I was a little surprised to discover that bricks had been such a big business in the Meadowlands. As far as I'd known, the state's clay-based industry had taken hold in Central Jersey, specifically in Woodbridge and Trenton. In fact, the Woodbridge Center mall was built in a former clay pit. I guess that I never considered what might be below the spartina grass and phragmites in Bergen and Hudson counties.

Small bodies of water like Mehrhof Pond appear to be
the last visible signs of a once-thriving brickmaking
industry in the Meadowlands.
Most of the clay business along the Hackensack was centered in Little Ferry, starting in the late 1840s. Recognizing the value of the local soil, a freed black woman, Elizabeth Sutliff Dulfer, purchased 87 acres of land there to supply clay to craftspeople in Jersey City and Newark. The first business to actually produce clay products within the town's borders was a flowerpot factory. In any case, it was the ideal place for a successful clay-based business. The raw material was right there, close to the river for shipping.

By the mid 1860s, brickmaking was well established in Little Ferry, with several facilities in operation to supply the growing cities of New York and northern New Jersey. Among others, members of the Mehrhof family purchased brickyards there, enlarging until they were among the nation's largest brick manufacturers. Producing up to two million bricks a year, they even owned a fleet of schooners to ship finished bricks to customers as far away as Providence, Rhode Island. To keep up with demand, the Mehrhof companies dug a 60-foot deep pit alongside a lowland forest near the Hackensack. Continuously-operated pumps kept the nearby river and ground water from filling the pits.

Brickmaking started to decline in the Meadowlands after World War I, with the last yard closing in the 1940s. I haven't found a specific reason why, though the overall decline of New Jersey's clay industry is attributed to rising real estate values.
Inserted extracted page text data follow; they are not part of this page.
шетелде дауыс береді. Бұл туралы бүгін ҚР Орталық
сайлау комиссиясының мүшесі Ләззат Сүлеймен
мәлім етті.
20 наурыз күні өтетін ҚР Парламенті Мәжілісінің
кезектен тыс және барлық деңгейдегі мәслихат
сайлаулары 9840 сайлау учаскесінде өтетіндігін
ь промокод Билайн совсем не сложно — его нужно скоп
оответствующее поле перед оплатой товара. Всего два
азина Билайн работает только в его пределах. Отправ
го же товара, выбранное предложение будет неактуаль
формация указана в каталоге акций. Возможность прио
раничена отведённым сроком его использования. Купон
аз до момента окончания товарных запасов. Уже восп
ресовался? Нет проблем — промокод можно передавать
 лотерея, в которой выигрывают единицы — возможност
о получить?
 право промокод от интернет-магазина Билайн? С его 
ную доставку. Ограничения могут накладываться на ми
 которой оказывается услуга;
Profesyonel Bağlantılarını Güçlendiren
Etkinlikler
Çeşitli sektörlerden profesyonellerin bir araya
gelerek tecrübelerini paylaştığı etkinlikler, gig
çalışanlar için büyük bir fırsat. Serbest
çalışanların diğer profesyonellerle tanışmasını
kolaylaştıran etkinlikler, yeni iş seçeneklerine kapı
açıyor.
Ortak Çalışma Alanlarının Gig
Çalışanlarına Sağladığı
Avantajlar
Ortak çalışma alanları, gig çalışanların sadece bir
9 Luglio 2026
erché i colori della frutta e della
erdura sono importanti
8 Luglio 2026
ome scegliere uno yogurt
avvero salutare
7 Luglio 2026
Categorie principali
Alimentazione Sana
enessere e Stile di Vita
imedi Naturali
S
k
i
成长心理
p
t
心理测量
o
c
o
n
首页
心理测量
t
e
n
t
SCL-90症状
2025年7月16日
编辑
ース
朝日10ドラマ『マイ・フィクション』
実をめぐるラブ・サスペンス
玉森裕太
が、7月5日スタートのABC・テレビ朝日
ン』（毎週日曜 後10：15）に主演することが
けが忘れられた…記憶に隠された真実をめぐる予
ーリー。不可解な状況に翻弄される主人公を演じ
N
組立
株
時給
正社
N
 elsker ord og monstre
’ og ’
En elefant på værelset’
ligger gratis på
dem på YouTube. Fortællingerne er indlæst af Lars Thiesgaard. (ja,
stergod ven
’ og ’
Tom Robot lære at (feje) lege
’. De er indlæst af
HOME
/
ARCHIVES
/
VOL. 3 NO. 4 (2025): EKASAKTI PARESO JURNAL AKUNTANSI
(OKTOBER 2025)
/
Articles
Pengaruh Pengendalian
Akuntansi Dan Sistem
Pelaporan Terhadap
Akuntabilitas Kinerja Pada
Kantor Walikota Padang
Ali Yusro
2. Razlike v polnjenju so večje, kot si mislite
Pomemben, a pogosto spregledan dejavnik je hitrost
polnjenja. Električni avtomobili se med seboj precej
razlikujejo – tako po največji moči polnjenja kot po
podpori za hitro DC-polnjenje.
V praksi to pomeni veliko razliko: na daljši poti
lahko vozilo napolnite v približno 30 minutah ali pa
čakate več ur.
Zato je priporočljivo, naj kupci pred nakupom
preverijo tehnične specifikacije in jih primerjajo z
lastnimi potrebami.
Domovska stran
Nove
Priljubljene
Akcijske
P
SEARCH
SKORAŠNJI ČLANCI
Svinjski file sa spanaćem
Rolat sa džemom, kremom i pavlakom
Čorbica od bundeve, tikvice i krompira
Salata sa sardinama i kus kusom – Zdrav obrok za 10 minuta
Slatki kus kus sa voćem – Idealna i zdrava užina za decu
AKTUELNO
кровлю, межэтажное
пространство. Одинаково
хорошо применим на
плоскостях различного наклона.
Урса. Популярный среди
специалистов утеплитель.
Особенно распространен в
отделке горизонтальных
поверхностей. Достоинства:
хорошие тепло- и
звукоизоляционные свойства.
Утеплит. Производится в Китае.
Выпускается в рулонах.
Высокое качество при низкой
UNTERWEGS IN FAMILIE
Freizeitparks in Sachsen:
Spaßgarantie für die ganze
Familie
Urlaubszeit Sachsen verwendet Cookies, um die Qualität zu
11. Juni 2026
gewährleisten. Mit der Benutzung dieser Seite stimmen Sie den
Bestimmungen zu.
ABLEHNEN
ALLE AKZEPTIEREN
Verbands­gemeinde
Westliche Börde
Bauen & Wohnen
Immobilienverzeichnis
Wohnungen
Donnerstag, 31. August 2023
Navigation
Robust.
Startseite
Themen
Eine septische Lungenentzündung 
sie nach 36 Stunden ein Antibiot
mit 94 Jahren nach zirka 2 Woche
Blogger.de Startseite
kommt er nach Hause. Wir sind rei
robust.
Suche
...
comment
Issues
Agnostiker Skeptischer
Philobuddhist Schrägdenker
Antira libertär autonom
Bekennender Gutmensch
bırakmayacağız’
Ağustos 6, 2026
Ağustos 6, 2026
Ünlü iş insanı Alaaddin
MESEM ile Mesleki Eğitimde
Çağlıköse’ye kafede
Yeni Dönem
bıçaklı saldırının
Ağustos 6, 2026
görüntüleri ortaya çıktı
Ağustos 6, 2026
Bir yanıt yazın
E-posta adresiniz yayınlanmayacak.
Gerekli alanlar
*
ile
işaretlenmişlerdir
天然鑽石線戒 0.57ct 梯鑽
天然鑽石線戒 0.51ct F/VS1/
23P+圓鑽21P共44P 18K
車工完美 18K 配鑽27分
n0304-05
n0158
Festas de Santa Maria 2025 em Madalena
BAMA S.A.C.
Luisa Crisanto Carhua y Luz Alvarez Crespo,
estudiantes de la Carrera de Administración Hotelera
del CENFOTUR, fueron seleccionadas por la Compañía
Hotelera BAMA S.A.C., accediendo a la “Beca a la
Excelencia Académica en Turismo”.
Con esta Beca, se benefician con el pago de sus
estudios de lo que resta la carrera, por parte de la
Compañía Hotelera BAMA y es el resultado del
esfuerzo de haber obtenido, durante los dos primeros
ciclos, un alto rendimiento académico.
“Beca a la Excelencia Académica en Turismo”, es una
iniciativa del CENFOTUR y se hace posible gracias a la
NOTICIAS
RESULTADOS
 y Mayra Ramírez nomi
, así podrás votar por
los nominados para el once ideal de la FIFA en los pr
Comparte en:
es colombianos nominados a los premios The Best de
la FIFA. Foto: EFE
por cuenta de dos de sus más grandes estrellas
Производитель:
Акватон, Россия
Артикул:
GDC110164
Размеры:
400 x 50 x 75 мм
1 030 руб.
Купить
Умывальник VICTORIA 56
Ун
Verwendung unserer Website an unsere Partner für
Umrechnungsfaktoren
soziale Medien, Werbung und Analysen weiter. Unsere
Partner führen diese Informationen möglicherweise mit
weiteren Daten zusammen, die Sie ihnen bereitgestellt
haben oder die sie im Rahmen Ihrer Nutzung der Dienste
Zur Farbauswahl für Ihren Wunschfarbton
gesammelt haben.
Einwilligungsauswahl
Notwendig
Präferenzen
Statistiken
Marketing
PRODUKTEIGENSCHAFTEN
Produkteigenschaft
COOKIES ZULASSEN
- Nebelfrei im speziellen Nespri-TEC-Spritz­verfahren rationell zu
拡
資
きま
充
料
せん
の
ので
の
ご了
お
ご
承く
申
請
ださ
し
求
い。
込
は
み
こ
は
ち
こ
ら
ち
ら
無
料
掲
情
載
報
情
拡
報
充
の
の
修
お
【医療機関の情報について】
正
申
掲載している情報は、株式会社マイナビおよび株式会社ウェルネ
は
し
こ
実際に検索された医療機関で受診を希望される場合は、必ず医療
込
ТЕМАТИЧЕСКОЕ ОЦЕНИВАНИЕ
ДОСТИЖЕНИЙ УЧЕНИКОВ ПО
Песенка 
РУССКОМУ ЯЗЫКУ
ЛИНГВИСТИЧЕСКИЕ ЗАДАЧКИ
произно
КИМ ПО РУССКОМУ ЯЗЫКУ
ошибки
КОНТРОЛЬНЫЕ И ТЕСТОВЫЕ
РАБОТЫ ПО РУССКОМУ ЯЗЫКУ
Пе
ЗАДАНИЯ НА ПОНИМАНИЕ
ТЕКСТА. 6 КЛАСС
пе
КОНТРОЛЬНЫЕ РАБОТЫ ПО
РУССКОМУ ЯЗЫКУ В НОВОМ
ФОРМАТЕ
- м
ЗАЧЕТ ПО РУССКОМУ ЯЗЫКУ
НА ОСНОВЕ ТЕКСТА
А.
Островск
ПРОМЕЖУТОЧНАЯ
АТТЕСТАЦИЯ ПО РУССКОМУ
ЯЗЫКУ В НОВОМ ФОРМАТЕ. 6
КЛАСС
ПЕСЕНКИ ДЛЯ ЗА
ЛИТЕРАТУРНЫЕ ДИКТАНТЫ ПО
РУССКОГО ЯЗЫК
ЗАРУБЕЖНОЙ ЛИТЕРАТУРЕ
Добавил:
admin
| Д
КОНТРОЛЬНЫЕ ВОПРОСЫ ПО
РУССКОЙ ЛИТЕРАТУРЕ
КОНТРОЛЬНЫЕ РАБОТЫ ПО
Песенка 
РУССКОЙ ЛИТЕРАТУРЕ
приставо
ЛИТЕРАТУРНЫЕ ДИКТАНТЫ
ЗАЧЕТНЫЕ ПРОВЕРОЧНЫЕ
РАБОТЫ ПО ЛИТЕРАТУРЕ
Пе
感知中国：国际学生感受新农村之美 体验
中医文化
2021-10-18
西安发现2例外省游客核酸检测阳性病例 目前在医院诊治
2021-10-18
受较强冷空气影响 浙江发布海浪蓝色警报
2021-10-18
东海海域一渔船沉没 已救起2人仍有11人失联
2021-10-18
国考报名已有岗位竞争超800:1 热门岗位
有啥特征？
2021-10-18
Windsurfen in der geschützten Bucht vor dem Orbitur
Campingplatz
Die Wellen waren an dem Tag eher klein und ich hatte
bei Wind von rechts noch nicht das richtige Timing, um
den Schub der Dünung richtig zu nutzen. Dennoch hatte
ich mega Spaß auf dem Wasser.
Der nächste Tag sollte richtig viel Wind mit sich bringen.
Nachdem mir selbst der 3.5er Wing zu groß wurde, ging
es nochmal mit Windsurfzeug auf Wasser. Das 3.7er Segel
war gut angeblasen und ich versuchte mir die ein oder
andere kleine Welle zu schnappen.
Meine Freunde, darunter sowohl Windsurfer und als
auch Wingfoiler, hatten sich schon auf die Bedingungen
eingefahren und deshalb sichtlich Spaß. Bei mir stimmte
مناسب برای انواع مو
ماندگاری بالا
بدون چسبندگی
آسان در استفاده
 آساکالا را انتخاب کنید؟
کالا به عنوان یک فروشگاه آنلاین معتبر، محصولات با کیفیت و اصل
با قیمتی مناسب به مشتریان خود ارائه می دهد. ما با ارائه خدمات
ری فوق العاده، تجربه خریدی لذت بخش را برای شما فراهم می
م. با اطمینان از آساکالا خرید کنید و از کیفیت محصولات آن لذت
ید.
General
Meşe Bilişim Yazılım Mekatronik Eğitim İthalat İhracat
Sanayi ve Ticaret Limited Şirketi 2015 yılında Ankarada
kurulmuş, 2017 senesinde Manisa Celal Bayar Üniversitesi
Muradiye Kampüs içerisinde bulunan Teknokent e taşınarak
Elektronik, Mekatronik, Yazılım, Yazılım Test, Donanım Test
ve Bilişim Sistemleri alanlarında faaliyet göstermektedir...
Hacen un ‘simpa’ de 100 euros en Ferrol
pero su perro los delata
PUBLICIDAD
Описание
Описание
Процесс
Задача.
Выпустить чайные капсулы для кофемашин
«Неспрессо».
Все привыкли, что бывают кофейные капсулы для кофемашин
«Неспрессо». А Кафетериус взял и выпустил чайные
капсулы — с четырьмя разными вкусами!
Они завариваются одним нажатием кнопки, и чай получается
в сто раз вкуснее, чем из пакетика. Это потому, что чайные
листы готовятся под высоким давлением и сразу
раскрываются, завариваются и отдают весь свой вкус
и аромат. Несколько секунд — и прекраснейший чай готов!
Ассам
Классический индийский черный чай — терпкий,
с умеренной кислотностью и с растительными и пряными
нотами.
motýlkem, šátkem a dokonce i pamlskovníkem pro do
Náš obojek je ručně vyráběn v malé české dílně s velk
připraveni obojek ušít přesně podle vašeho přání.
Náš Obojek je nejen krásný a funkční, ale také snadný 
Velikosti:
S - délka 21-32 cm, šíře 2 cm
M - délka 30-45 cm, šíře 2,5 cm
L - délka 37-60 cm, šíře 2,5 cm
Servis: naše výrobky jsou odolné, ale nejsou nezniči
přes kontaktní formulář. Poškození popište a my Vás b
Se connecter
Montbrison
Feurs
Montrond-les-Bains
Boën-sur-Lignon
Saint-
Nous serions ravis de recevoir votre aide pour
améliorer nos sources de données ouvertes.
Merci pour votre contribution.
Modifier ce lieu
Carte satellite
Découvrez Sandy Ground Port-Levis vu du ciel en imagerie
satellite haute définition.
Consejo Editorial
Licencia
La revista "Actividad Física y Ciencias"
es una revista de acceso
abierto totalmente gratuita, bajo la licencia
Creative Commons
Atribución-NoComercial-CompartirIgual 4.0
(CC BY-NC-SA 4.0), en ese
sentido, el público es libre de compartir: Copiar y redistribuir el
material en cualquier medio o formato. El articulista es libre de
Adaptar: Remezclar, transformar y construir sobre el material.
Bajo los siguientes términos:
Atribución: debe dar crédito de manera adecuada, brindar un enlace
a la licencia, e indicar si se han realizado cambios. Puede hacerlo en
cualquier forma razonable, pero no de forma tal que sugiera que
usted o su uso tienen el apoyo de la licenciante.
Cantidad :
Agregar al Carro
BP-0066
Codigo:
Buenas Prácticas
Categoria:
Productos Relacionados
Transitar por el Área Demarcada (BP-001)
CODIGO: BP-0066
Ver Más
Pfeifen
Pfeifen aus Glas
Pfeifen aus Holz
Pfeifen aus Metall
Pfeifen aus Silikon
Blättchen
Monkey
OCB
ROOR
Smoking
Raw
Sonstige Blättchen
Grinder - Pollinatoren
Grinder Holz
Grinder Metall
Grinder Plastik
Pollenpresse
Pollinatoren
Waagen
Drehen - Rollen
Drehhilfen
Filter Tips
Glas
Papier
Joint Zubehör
Apparently, the clay to be mined wasn't worth nearly as much as what developers were willing to pay for the land.

In any case, the water pumps stopped after Little Ferry's brick companies went out of business, and the pits eventually filled in with fresh water. These days the largest clay pit in Bergen County is known as Mehrhof Pond, part of Losen Slote Creek Park, one of several habitat areas managed by the New Jersey Meadowlands Commission. The pond itself is fenced off, presumably to prevent the curious from swimming or boating there (I'd wager that the water there is significantly deeper than just about any other place in the Meadows). That said, you can still check it out from the far end of Mehrhof Road, or from one of the park trails. Just find your way off Route 46 and down past the Little Ferry DPW. You can't miss it.

Ivan and I seem to find ourselves at Losen Slote only to experience extremes. On our first visit, the bitter-cold January wind prompted us to walk briskly through the woods in our futile search for the much-talked-about common redpolls that never appeared for us. Most recently, we thought better of tromping through the overgrown underbrush in the 90 degree plus heat and humidity. We'll have to return sometime when the temperature isn't either topping or scraping the bottom of the thermometer. I've heard it's a nice place to check out migrants on a sunny spring or fall day.